** Instructions to follow **
Look through the entries below and count the lines with "Consumer" in them; the reply is the number alone.

╭──

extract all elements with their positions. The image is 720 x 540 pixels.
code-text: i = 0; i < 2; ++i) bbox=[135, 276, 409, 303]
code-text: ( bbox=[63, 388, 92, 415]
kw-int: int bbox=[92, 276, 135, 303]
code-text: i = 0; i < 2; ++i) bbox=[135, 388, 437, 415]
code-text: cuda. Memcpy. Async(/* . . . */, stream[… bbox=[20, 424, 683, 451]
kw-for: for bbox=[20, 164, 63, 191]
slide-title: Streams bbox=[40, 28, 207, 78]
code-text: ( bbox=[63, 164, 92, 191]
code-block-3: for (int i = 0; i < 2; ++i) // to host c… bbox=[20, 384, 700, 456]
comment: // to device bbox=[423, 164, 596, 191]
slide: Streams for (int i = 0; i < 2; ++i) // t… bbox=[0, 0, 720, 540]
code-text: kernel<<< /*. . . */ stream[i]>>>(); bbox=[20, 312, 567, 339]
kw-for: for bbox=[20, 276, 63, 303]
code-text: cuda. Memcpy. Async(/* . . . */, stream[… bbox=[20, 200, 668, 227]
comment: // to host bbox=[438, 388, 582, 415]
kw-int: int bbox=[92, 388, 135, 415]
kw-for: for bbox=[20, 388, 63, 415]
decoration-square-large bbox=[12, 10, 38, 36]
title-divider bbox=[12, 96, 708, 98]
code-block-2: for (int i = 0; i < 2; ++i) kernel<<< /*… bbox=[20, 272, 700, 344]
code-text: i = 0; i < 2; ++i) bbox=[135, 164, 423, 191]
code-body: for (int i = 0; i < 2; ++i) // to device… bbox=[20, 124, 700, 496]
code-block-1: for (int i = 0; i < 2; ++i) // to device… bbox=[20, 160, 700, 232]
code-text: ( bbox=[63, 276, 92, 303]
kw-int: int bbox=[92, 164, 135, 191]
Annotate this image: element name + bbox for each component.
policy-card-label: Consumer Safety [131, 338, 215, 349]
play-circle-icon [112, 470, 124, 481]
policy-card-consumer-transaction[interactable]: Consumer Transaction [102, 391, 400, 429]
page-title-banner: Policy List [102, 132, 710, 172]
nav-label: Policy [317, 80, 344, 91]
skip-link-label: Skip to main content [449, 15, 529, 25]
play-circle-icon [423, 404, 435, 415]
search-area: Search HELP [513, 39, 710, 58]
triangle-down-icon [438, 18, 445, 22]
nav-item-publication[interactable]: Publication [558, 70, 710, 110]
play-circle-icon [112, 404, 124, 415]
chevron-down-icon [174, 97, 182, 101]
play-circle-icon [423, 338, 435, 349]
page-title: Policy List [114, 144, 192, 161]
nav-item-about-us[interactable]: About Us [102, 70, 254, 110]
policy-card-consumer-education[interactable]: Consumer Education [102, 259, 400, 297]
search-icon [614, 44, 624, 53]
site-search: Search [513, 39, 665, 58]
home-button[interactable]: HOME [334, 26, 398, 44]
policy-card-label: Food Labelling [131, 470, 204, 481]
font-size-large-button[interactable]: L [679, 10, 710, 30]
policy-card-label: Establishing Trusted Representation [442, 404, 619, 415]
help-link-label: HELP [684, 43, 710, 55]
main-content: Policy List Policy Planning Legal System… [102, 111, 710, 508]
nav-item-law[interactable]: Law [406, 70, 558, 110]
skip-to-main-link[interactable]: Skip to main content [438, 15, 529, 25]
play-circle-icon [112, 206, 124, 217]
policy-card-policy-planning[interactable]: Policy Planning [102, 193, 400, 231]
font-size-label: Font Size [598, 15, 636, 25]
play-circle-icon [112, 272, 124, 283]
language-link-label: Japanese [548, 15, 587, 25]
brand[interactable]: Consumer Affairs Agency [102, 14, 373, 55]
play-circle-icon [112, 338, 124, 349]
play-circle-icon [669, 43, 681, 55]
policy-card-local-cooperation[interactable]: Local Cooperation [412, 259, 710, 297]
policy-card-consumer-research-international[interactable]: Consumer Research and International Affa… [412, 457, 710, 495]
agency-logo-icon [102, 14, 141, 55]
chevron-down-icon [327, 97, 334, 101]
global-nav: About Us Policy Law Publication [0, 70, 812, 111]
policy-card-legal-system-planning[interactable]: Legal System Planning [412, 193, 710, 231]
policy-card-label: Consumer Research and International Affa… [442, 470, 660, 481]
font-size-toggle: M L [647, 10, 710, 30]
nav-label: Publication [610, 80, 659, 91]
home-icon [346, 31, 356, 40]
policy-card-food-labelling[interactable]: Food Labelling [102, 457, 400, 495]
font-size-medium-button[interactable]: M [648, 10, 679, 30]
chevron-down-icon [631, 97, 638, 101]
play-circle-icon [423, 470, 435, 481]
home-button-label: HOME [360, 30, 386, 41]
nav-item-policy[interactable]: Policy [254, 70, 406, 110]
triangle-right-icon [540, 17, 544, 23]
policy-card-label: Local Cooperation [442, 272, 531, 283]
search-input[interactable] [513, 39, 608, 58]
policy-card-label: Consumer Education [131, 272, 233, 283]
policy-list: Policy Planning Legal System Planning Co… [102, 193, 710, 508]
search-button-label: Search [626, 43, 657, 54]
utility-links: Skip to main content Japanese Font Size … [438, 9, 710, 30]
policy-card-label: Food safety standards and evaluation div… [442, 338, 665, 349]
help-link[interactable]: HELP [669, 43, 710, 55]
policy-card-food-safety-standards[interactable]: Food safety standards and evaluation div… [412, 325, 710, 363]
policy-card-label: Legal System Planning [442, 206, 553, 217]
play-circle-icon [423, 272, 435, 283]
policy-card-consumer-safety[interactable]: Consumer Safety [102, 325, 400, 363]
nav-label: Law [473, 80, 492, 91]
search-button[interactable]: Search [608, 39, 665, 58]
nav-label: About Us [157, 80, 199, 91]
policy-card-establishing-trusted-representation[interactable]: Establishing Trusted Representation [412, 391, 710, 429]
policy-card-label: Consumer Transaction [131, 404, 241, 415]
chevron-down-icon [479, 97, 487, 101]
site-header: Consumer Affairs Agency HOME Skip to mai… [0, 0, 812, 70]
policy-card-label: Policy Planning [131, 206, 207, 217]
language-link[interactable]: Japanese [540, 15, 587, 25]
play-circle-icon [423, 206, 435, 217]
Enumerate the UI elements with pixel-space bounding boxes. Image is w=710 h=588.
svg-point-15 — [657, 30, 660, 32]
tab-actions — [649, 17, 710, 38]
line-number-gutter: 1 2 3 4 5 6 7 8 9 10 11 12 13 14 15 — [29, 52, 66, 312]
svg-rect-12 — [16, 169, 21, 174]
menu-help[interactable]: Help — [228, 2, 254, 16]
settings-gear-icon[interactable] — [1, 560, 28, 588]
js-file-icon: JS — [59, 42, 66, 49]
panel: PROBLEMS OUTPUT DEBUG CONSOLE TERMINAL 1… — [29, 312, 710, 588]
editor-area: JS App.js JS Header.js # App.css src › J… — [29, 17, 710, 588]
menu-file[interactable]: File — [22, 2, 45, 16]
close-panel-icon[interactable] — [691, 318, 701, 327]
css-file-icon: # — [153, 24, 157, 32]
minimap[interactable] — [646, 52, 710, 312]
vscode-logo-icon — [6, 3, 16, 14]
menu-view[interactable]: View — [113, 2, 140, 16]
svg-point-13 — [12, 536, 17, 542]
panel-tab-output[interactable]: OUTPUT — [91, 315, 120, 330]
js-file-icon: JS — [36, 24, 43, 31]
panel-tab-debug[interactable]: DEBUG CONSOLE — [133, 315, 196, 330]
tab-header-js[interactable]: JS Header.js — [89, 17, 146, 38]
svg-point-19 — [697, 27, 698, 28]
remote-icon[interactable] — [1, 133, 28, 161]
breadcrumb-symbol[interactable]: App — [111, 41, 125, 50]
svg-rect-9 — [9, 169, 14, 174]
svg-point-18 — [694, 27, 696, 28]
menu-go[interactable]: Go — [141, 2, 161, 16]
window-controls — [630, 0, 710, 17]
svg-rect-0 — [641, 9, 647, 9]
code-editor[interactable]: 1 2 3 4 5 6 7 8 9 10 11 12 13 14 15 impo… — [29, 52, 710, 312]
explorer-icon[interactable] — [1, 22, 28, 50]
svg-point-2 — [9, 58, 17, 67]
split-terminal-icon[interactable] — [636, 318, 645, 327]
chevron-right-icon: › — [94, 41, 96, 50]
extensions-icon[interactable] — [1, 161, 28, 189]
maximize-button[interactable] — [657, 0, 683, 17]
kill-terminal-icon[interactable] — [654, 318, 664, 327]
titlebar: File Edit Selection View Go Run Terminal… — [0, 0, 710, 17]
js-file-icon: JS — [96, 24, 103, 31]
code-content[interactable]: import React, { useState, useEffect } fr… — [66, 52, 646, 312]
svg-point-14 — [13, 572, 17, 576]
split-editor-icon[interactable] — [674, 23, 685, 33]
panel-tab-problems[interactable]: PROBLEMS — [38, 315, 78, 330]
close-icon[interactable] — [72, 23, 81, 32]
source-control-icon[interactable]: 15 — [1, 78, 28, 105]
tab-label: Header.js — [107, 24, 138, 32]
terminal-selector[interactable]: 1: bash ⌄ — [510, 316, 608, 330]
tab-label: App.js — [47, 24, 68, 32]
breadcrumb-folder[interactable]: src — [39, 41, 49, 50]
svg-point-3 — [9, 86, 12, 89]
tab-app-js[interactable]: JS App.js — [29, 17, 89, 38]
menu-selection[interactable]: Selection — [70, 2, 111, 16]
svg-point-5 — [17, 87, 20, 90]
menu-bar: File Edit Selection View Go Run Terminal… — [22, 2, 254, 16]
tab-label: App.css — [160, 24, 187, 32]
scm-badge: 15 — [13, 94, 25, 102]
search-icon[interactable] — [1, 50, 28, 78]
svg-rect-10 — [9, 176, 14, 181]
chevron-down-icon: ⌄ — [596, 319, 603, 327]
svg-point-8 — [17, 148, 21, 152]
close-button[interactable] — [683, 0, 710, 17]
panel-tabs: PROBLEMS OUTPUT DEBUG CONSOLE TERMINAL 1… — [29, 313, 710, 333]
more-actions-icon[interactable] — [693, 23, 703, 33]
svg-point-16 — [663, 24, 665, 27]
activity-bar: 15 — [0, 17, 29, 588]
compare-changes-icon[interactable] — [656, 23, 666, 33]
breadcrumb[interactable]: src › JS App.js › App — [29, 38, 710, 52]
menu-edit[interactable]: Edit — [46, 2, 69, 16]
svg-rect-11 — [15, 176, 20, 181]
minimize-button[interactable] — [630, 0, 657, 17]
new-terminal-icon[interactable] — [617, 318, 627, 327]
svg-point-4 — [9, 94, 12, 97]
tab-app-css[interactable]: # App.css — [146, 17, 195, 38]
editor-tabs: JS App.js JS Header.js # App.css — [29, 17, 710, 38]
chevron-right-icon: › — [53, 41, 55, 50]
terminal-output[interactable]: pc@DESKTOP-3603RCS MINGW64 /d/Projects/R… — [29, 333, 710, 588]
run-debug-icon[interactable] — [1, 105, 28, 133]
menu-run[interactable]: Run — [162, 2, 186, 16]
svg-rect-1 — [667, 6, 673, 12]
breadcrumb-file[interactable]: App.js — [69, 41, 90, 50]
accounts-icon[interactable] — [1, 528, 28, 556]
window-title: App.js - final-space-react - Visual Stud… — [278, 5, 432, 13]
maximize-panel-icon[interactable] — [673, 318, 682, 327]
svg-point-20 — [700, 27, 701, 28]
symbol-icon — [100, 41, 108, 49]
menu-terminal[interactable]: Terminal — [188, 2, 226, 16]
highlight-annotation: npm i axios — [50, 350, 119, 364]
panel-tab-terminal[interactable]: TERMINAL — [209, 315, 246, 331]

╰──

** Answer for this exercise **
10